Exercise brief:
Gather all lines in the entries that include the word "each".
===== Source information
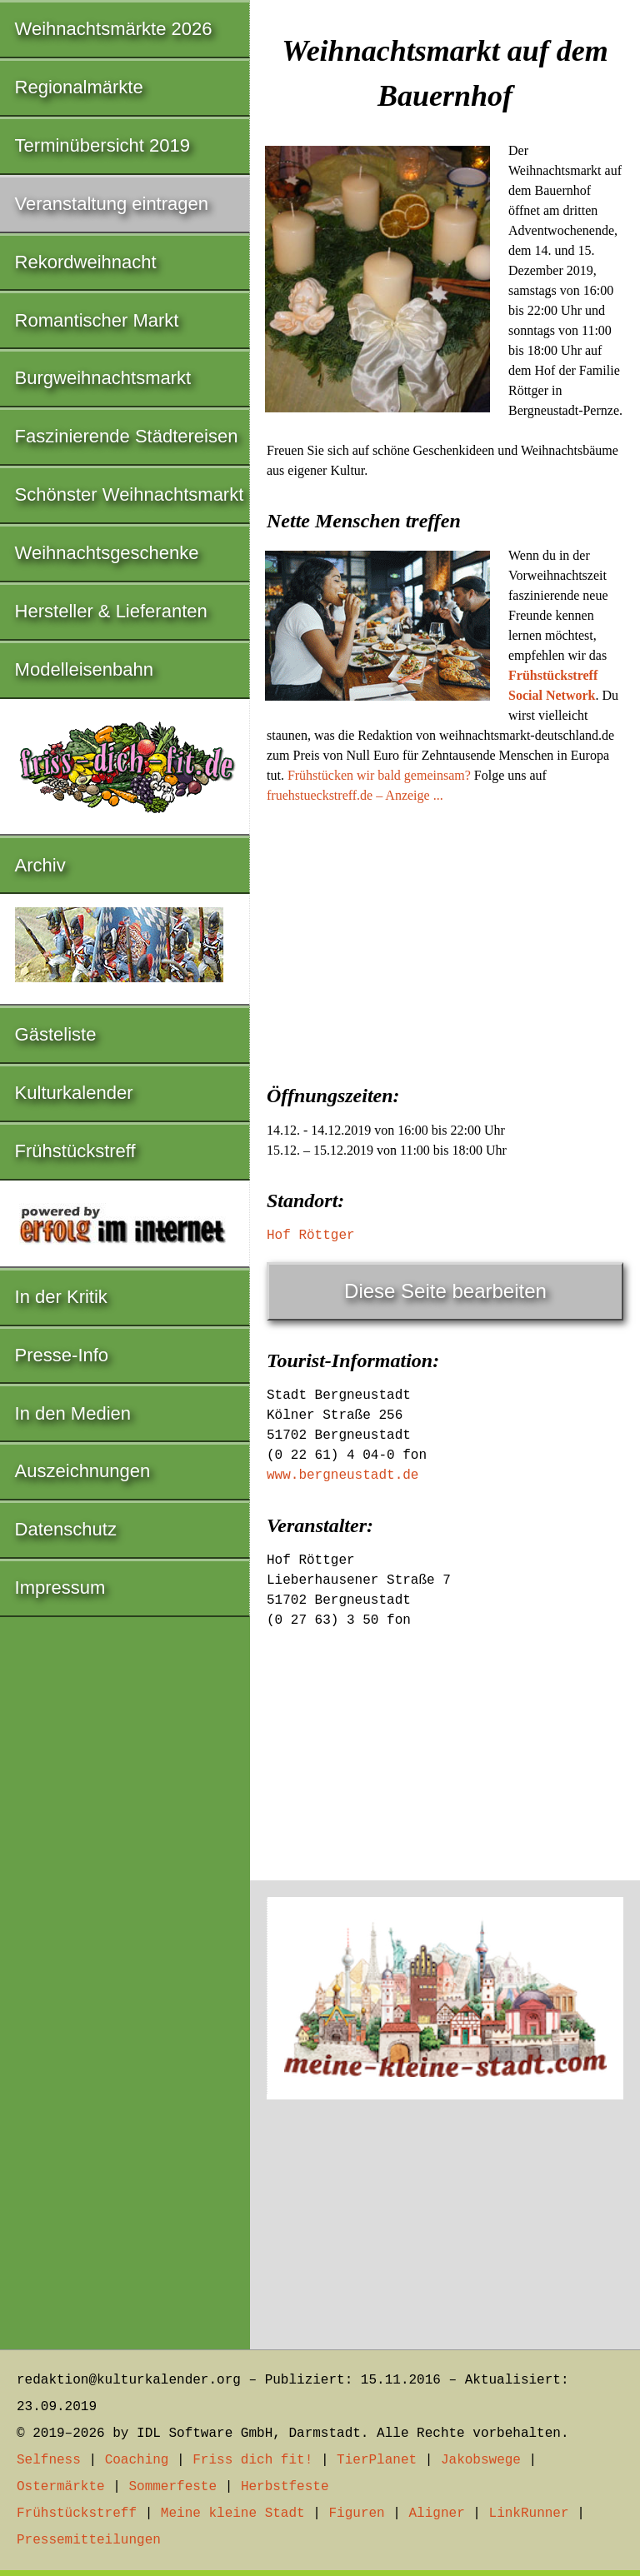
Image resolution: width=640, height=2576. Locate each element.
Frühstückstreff (75, 1151)
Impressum (60, 1587)
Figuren (356, 2513)
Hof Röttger (311, 1235)
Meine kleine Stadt (233, 2513)
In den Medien (73, 1413)
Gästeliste (56, 1034)
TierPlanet (377, 2460)
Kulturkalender (74, 1092)
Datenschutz (66, 1529)
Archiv (40, 865)
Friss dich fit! (252, 2460)
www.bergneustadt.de (342, 1475)
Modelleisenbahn (84, 669)
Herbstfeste (285, 2486)
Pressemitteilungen (89, 2540)
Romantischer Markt (97, 320)
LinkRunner (529, 2513)
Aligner (437, 2513)
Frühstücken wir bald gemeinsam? (379, 775)
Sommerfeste (172, 2486)
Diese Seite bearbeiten (445, 1291)
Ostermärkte (61, 2486)
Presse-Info (62, 1355)
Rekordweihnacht (86, 262)
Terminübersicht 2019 (102, 145)
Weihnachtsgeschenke (107, 552)
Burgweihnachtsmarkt (103, 377)
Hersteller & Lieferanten (111, 611)
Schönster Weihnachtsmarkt (129, 494)
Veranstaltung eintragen (111, 203)
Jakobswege (481, 2460)
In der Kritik (61, 1296)
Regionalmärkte (79, 87)
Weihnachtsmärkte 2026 (113, 28)
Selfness (49, 2460)
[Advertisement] (445, 939)
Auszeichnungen (83, 1470)
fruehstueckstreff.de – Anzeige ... (355, 795)
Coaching (137, 2460)
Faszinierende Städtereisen (126, 436)
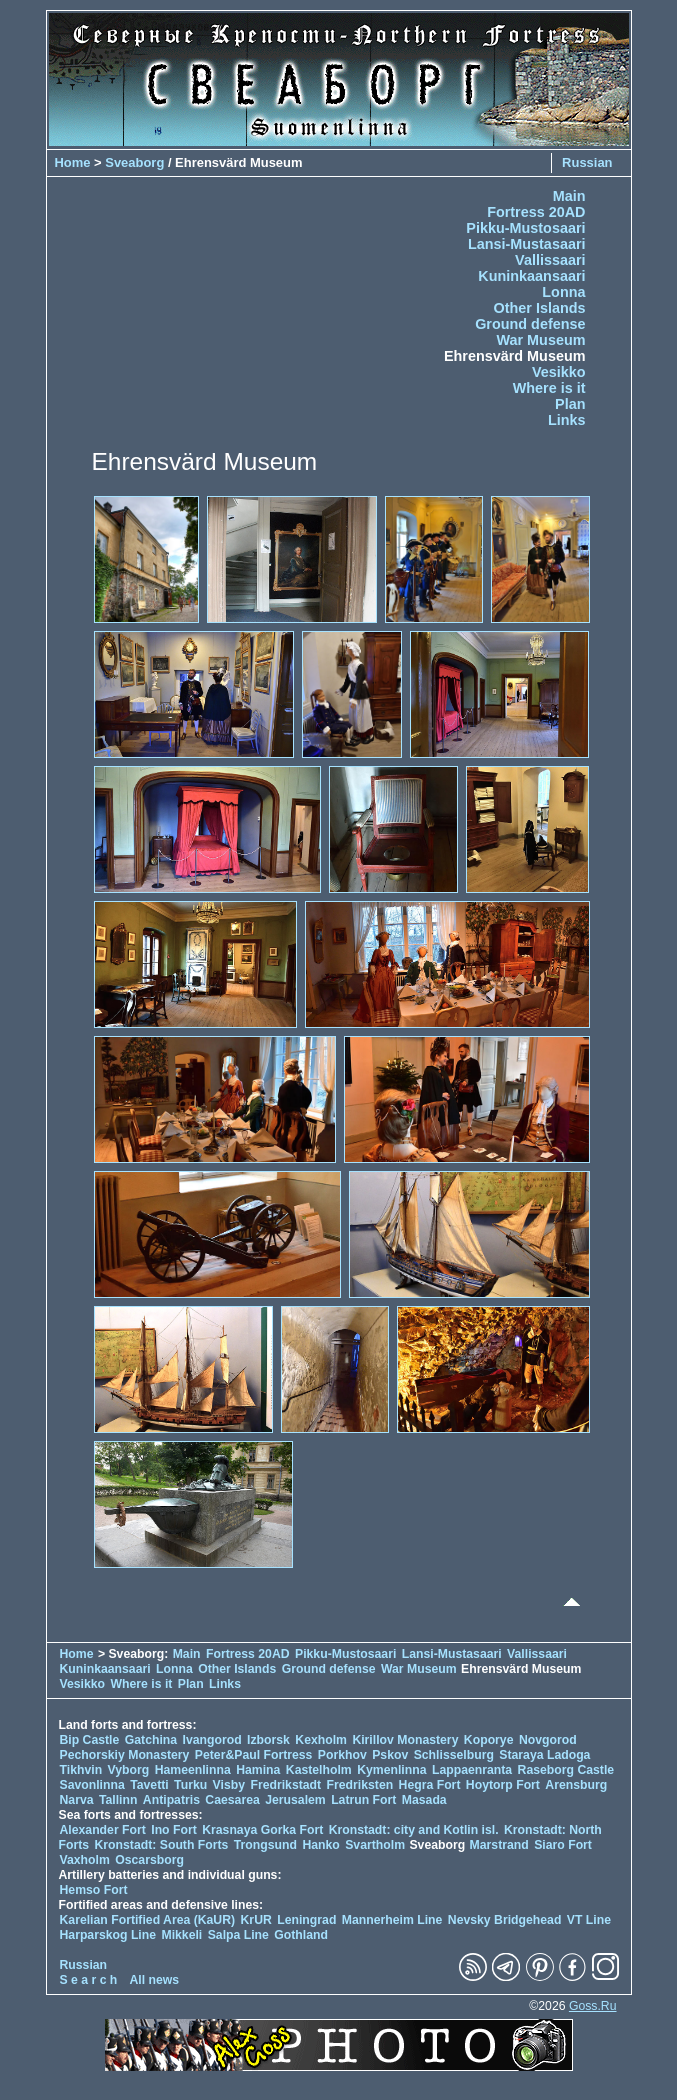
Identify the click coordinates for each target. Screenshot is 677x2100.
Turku (190, 1785)
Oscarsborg (149, 1860)
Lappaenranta (472, 1770)
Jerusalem (295, 1800)
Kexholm (321, 1740)
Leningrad (306, 1920)
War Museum (540, 340)
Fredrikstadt (285, 1785)
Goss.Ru (593, 2006)
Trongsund (265, 1845)
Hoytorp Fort (503, 1785)
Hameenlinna (193, 1770)
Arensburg (576, 1785)
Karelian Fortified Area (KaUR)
==========
Solution to this exercise:
Image resolution: width=640, height=2576. Locate each element.
Identify the click coordinates for each target. Screenshot is 677x2100.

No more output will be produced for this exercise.